The impulse response function shows the precise correlations with the EUA price. When an unexpected impact occurs, causing a one standard deviation increase in the error term of the variables, the past EUA price shows the highest response (12.68%). For the other variables, the EUA price shows the highest response to a change in the electricity price error term (3.35%), followed by coal.

Third, using a forecast error variance decomposition, we compared the relative correlations between the variables and the EUA price. The greatest effect on the EUA price was that of the past EUA price (84.31%), followed by the electricity price, with the natural gas price last. Thus, we can conclude that the electricity price has the greatest effect on the EUA price, and that the natural gas price has the least effect. Furthermore, a comparison with the findings of previous studies shows that the relative strengths of these determinants have changed over time.

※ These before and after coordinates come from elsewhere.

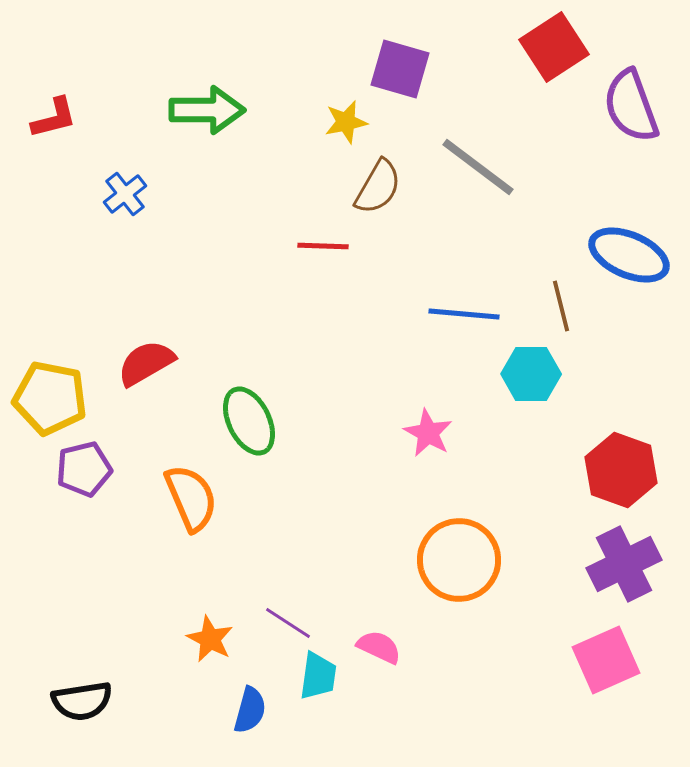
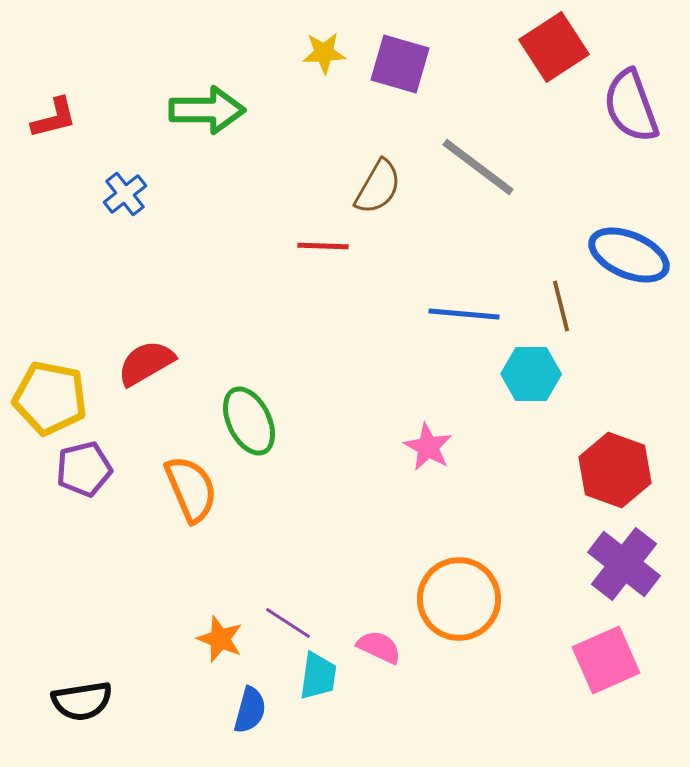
purple square: moved 5 px up
yellow star: moved 22 px left, 69 px up; rotated 9 degrees clockwise
pink star: moved 14 px down
red hexagon: moved 6 px left
orange semicircle: moved 9 px up
orange circle: moved 39 px down
purple cross: rotated 26 degrees counterclockwise
orange star: moved 10 px right; rotated 6 degrees counterclockwise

This study contributes to the recent literature [7,8,9,40,41] in three ways. First, we review past studies, reveal errors in their results, and examine how to use VECM modeling correctly. We also include extreme temperatures rather than using average temperatures, in response to limitations identified in past studies. Furthermore, we employ a new variable (bank lending rate). There is a lack of research on the third phase of the EU ETS, which we address here. Therefore, our results offer directions for future research, as well as a way to determine whether the findings of previous studies are still meaningful for the third phase of the EU ETS.

Second, by identifying the determinants of the allowance price, policymakers in countries such as Korea and China can consider which variables to use when setting an ET allowance amount. Our findings also highlight the importance of the carbon price.

Third, economic investors can use the results to recognize which factors have to be considered when predicting the allowance price.

However, there are several limitations to this study. First, other economic variables should be taken into account. These include the economic growth rate, exchange rate, and macroeconomic risk factors such as the Dow Jones Euro Stoxx 50 index, Reuters/Jefferies Commodity Research Bureau (CRB) futures index, and European Union-related financial data, such as the DAX30 and CAC40. Second, we focus on five countries that have the biggest carbon emissions in the EU ETS, and use temperature and precipitation data for the capital city in each country. However, there may be better measures for these variables.